By: Donald V. Watkins
Copyrighted and Published on February 2, 2025
An Editorial Opinion
In 1865, America outlawed private ownership of slaves, but the country did not abolish all forms of slavery. The Thirteenth Amendment expressly authorized slavery within the nation’s prison systems and jails. Incarcerated inmates are “slaves of the state,” according to the Virginia Supreme Court in Ruffin v. Commonwealth, 62 Va. 790 (1871).
The U.S. has 1,566 state prisons, 122 federal prisons, 3,116 local jails, 1,323 juvenile correctional facilities, 142 immigration detention facilities, and 80 Indian country jails, as well as in military prisons, civil commitment centers, state psychiatric hospitals, and prisons in the U.S. territories. On any given day, these systems hold over 1.9 million “slaves of the state.”
The Convict Leasing Plan
Today, President Donald Trump and First Buddy Elon Musk plan to use prison slavery to provide a captive workforce that can be easily substituted for the one created by illegal migrants in America. The Trump administration has targeted these migrants for mass roundup and deportation.

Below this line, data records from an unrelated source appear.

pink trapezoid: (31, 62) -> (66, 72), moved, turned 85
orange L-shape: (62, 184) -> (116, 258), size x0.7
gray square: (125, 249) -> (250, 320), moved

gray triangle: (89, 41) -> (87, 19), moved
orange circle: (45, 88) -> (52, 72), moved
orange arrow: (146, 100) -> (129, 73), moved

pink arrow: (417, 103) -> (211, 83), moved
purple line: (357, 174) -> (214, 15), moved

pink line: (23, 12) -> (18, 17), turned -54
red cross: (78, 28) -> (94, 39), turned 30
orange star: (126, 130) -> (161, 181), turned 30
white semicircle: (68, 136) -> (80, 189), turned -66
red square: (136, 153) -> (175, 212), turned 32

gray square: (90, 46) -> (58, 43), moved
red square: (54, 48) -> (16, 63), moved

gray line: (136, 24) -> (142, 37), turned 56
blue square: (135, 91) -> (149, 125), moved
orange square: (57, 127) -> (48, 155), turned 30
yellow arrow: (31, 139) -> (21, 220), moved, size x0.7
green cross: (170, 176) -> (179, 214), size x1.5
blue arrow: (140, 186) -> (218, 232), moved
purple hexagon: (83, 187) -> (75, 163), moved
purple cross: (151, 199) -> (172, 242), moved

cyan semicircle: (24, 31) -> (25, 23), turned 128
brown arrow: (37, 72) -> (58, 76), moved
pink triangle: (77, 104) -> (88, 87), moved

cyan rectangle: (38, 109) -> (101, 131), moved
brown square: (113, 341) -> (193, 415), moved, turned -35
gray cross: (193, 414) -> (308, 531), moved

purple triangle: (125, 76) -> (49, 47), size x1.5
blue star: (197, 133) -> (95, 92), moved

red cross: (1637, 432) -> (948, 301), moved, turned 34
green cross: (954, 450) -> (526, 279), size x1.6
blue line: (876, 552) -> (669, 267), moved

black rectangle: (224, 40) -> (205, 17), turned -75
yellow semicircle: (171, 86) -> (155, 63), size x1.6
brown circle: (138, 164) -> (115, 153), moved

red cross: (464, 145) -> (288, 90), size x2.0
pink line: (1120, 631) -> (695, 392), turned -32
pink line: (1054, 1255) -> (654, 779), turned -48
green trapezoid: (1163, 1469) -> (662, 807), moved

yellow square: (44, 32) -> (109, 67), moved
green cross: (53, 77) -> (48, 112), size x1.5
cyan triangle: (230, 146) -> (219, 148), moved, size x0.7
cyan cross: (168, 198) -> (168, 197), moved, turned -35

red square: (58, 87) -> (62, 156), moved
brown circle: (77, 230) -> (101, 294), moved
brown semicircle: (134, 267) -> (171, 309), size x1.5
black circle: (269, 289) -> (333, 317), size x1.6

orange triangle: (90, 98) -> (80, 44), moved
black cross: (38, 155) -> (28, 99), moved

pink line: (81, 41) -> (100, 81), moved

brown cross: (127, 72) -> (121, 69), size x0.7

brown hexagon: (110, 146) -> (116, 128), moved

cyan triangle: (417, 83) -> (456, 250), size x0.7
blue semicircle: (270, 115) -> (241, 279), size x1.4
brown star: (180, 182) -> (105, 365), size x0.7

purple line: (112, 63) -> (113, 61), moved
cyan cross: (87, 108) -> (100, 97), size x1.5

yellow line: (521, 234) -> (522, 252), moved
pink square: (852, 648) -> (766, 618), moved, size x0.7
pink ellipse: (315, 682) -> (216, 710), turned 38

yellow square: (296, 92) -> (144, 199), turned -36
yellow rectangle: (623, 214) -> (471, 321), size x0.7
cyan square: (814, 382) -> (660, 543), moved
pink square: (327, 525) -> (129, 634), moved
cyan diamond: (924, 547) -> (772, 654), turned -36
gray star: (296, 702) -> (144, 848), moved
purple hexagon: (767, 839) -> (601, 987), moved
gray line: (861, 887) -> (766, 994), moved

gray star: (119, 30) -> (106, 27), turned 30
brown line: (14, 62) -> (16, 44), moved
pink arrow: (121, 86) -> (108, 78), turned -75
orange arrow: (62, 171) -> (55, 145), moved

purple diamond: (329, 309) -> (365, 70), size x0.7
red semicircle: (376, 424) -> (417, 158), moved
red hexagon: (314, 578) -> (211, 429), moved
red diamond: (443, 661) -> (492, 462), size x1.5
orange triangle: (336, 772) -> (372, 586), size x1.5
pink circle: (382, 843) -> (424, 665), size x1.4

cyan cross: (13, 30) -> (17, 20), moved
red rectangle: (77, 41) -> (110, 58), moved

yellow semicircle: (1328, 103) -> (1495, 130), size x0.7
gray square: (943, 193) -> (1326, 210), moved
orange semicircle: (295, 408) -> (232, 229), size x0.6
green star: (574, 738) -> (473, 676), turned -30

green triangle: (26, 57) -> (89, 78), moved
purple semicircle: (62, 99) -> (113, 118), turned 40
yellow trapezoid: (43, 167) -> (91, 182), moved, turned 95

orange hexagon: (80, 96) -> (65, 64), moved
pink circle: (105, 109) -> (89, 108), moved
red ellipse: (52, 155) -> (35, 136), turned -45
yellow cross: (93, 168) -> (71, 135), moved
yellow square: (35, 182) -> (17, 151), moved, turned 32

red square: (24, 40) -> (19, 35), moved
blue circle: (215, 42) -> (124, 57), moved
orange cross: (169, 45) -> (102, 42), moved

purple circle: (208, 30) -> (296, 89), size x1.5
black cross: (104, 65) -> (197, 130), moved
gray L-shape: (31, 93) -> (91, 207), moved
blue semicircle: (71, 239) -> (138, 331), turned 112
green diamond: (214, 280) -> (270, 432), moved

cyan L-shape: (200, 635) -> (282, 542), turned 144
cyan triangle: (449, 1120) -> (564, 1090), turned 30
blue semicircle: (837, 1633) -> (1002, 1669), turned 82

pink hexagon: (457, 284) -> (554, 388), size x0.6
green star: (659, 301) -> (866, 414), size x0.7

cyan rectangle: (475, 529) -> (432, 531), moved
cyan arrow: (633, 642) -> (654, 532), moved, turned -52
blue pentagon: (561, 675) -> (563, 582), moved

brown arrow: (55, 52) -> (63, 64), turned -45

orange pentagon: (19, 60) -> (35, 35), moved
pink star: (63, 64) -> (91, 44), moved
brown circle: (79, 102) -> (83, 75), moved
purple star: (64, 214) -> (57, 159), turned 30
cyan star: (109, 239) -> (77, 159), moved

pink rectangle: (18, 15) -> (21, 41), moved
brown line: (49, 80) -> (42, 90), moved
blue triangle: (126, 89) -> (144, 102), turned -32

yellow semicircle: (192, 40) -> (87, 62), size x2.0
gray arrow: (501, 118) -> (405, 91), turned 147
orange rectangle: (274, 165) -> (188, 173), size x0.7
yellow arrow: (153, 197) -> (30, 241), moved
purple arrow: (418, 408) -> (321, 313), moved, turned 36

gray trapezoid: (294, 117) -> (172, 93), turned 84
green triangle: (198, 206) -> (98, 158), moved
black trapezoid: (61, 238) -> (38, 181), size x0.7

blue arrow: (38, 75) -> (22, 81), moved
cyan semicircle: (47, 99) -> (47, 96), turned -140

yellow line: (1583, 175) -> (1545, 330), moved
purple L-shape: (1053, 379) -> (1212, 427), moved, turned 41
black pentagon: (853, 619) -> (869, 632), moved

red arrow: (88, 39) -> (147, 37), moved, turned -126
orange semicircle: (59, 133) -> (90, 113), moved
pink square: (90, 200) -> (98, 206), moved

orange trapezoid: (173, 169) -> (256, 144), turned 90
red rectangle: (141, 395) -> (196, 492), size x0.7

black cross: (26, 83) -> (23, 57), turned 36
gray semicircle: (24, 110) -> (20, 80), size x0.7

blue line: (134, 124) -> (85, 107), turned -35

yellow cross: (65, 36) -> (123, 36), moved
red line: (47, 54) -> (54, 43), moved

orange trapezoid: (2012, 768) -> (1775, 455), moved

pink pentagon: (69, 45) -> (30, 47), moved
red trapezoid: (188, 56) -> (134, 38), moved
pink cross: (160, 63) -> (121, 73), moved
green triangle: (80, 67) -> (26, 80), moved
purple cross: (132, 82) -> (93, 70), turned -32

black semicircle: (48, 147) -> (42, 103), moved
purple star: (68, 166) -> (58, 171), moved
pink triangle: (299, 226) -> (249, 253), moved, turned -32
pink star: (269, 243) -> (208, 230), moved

On January 31, 2025, Musk, who grew up as a privileged member of South Africa's white society during the country's apartheid era, showcased El Salvador’s recently implemented convict leasing program on X (formerly Twitter). Musk proclaimed, “This is the way.” https://x.com/elonmusk/status/1885568627992129879
El Salvador is using prison laborers to build roads, hospitals, and schools; manufacture clothing and furniture; grow and harvest crops; and clean the countries rivers. The country's convict leasing program does not use imprisoned rapist and murders.
Convict Leasing in the U.S. was Abolished in 1941
Convict leasing began in the U.S. during the Reconstruction era, shortly after the Civil War. The practice involved selling the forced labor of state and federal prisoners to private businesses. It was widely viewed as a form of legally permissible slavery, particularly within states that made up the Confederacy.
The practice peaked about 1880 and persisted in various forms until it was abolished by President Franklin D. Roosevelt via U.S. Attorney General Francis Biddle's "Circular 3591," dated December 12, 1941. Trump is expected to revoke Circular 3591 via an Executive Order.
Today, state and federal inmates are forced to work whatever jobs are assigned to them, onsite or offsite. They are paid from 12¢ to $1.41 per hour, depending upon the jobs they perform. "Slaves of the state" are not covered by the Fair Labor Standards Act or Workers’ Compensation statutes.
The Goals of the Trump-Musk Convict Leasing Plan
The Trump-Musk convict leasing plan, which has not yet been publicly announced, seeks to accomplish four of Trump’s economic goals:
Provide a never-ending domestic supply of inmate labor that can be worked like private sector "slaves."
Lease “slaves of the state” to private sector employers at hourly rates that are far below the market rates for private sector employees.
Create windfall profits for prison systems and private sector employers who will use leased convict labor on farms and ranches, at poultry, fish, and meat processing plants, on construction jobs, in restaurants, at janitorial firms, at landscaping companies, as truck drivers, and in a host of other laborer jobs.
Ramp up the convict labor supply pool, as needed, by imprisoning greater numbers of historically disadvantaged population groups in new supersized prisons.
The Trump-Musk convict leasing plan is expected to be quickly embraced in states controlled by MAGA governors and legislatures.
The plan will exclude violent offenders and sex offenders as eligible participants. All other state and federal prisoners will have no choice but to participate in the plan.